◆ YOUR GOAL
Each line of the data must reappear exactly in your answer, with no images included.

◆ Dataset excerpts

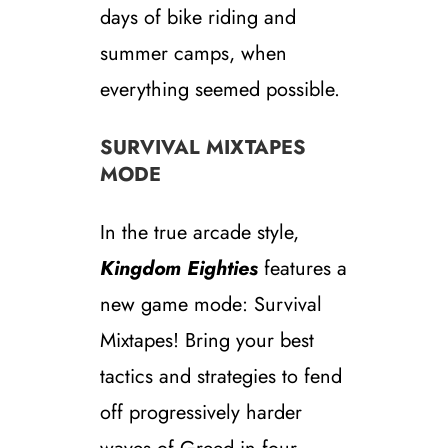
days of bike riding and
summer camps, when
everything seemed possible.
SURVIVAL MIXTAPES
MODE
In the true arcade style,
Kingdom Eighties
features a
new game mode: Survival
Mixtapes! Bring your best
tactics and strategies to fend
off progressively harder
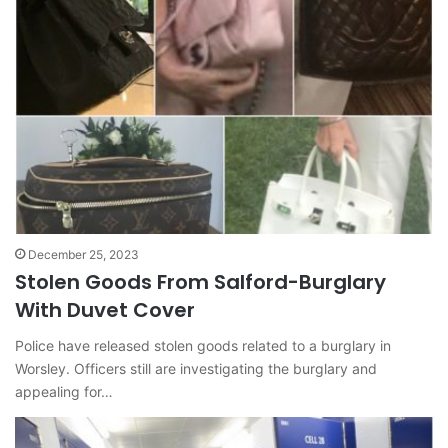
December 25, 2023
Stolen Goods From Salford-Burglary
With Duvet Cover
Police have released stolen goods related to a burglary in
Worsley. Officers still are investigating the burglary and
appealing for…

◆ RESULT FOR THIS TASK
days of bike riding and
summer camps, when
everything seemed possible.
SURVIVAL MIXTAPES
MODE
In the true arcade style,
Kingdom Eighties
features a
new game mode: Survival
Mixtapes! Bring your best
tactics and strategies to fend
off progressively harder
December 25, 2023
Stolen Goods From Salford-Burglary
With Duvet Cover
Police have released stolen goods related to a burglary in
Worsley. Officers still are investigating the burglary and
appealing for…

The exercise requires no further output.